De janvier à mars 2020 je pratiquais le mouvement aléatoire géographique, au gré de mes lubies dans la moitié nord de l'Inde. A Delhi, loin du centre névralgique de la Big city, dans un quartier résidentiel relativement tranquille, je suis allé rencontrer Mo une nouvelle fois. A Delhi Mo tatouait (et peignait des toiles) dans son appartement de moine zen. Je tombais au bon moment, alors qu' il allait entreprendre un tatouage Naga sur un gars de Delhi. A cause de la nuit qui commençait à envelopper la ville, ainsi que du long trajet retour jusqu'à ma chambre d'hôtel dans le quartier central et populeux de Delhi, Pahar ganj, je ne pus fixer toute la session sur la pellicule digitale, mais je pus en photographier une grande part. En voici le déroulé en une quinzaine de photos :
A cause du Coronavirus Mo n'a pas tatoué depuis plusieurs mois. Il reprendra son activité dès Septembre 2021, et fera une tournée indienne afin de récolter de l'argent pour faire avancer son projet actuel, en territoire Naga. Sa première étape sera Delhi en septembre. Vous pouvez retrouver et contacter Mo Naga via « Headhunter's ink » & « The tattoo village » sur Facebook et Instagram Mo apparaît également dans trois ouvrages : 1) Certains de ses motifs ont été retenus pour figurer dans l'ouvrage « Tattoo masters flash collection : Part 1 » édité chez Reuss.

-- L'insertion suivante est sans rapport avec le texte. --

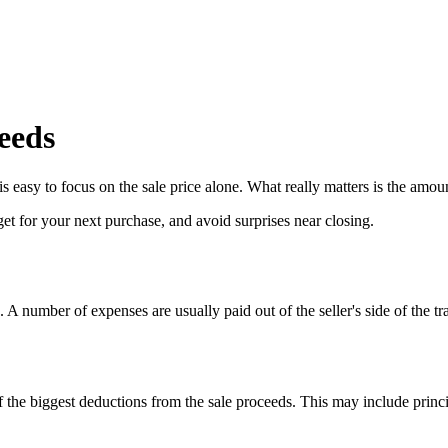
eeds
 easy to focus on the sale price alone. What really matters is the amount 
t for your next purchase, and avoid surprises near closing.
e. A number of expenses are usually paid out of the seller's side of the tr
 the biggest deductions from the sale proceeds. This may include princip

2) D'autre part il a été choisi ainsi que deux autres tatoueurs indiens (Abhinandan Basu et Manjeet de Delhi) pour figurer parmi les 100 tatoueurs du monde entier sélectionnés pour apparaître dans l'ouvrage de Anna Felecity Friedman « The world atlas of tattoo ».
3) Il apparaît également dans mon livre « L'Inde sous la peau ».